Wednesday, November 07, 2007

The New Fellow-Travelers

Ann Applebaum:

Ninety years ago this week, a Bolshevik mob stormed the Winter Palace in St. Petersburg, arrested the provisional government, and installed a "dictatorship of the proletariat" in its place. Though the Russian revolution is no longer widely celebrated (not even by the Russians, who instead commemorate the expulsion of the Poles from Moscow in 1612), I felt it important to mark the occasion. In honor of the anniversary, I reread Ten Days That Shook the World, the famed account of the revolution written by John Reed, the American journalist and fellow-traveler. Then I reread last week's press reports of the recent encounter between Hugo Chávez, the Venezuelan president, and Naomi Campbell, the famed British supermodel.

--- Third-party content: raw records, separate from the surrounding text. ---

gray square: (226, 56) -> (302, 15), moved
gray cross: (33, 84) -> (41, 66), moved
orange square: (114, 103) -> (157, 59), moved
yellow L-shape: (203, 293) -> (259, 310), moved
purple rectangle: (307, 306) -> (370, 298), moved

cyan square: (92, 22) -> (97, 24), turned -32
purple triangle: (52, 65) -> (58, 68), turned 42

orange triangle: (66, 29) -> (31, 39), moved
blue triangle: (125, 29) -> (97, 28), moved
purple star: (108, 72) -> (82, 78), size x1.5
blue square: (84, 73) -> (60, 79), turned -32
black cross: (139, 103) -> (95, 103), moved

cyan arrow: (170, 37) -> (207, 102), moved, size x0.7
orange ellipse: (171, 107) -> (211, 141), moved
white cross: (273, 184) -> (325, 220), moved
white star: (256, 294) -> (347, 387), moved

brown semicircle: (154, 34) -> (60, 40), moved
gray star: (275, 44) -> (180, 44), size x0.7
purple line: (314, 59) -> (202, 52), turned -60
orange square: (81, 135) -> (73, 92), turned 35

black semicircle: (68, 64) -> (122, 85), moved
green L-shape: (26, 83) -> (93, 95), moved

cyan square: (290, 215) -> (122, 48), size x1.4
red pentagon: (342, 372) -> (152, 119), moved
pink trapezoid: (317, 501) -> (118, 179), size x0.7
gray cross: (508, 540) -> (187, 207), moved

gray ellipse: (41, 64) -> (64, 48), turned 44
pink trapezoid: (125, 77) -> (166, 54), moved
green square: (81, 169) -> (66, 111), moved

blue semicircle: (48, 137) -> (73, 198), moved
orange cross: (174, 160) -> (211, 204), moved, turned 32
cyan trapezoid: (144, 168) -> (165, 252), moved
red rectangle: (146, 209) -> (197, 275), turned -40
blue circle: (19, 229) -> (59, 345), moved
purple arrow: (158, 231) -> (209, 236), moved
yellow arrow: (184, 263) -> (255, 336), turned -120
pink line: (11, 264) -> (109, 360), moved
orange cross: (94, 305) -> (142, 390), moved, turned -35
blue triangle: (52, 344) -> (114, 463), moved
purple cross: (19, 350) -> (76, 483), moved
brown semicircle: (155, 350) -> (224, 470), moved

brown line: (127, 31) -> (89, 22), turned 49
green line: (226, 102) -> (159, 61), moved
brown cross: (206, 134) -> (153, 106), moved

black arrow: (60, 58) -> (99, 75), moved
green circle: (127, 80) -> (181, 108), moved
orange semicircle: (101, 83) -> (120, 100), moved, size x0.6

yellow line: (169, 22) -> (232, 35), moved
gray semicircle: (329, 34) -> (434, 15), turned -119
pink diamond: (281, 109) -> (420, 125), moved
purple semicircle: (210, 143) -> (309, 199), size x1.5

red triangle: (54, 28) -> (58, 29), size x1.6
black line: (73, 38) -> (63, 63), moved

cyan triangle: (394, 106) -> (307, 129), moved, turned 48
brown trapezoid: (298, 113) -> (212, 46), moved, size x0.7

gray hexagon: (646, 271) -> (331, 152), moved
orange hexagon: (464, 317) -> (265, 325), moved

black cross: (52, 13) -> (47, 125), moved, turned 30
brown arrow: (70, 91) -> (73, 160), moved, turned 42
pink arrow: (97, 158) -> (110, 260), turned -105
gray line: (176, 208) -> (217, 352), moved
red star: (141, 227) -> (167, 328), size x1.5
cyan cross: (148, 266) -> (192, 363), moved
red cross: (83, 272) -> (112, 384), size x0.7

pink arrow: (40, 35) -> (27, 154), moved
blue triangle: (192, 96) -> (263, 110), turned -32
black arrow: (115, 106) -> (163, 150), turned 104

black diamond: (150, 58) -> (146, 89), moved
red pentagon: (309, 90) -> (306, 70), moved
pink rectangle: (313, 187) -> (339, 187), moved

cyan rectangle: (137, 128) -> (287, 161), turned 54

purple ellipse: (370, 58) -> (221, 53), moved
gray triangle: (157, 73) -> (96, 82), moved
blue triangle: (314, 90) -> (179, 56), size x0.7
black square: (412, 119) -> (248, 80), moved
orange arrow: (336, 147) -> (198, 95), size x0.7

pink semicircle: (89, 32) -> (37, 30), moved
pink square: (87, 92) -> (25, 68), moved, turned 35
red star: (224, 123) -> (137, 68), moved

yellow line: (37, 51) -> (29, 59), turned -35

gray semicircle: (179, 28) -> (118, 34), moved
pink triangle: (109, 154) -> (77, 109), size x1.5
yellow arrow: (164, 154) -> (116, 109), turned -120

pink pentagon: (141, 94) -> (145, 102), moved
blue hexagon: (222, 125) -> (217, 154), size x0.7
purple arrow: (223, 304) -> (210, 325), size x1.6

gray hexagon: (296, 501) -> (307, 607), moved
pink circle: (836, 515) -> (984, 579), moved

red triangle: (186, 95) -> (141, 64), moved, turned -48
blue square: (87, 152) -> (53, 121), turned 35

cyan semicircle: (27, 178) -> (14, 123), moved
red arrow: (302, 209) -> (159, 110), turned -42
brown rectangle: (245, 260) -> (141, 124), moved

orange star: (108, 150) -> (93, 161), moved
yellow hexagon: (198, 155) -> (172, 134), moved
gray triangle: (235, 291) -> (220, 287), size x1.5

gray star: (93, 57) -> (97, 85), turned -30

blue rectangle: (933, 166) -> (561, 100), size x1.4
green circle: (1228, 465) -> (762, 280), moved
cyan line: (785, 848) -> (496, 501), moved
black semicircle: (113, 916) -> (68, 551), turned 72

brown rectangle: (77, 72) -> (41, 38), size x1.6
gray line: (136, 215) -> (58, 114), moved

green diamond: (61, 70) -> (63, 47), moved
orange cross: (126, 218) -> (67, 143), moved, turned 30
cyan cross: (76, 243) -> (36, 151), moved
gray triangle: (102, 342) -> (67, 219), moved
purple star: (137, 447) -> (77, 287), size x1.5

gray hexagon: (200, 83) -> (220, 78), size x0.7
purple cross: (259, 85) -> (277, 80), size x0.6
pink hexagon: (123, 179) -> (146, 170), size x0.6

Just as I'd remembered, Reed's book superbly transmits the breathless energy of the autumn of 1917—"Adventure it was, and one of the most marvelous mankind ever embarked upon, sweeping into history at the head of the toiling masses"—as well as his own fascination with, and approval of, the violence he sees around him. After attending a mass funeral, he understands, he writes, why the Russians no longer need religion: "On earth they were building a kingdom more bright than any heaven had to offer, and for which it was a glory to die."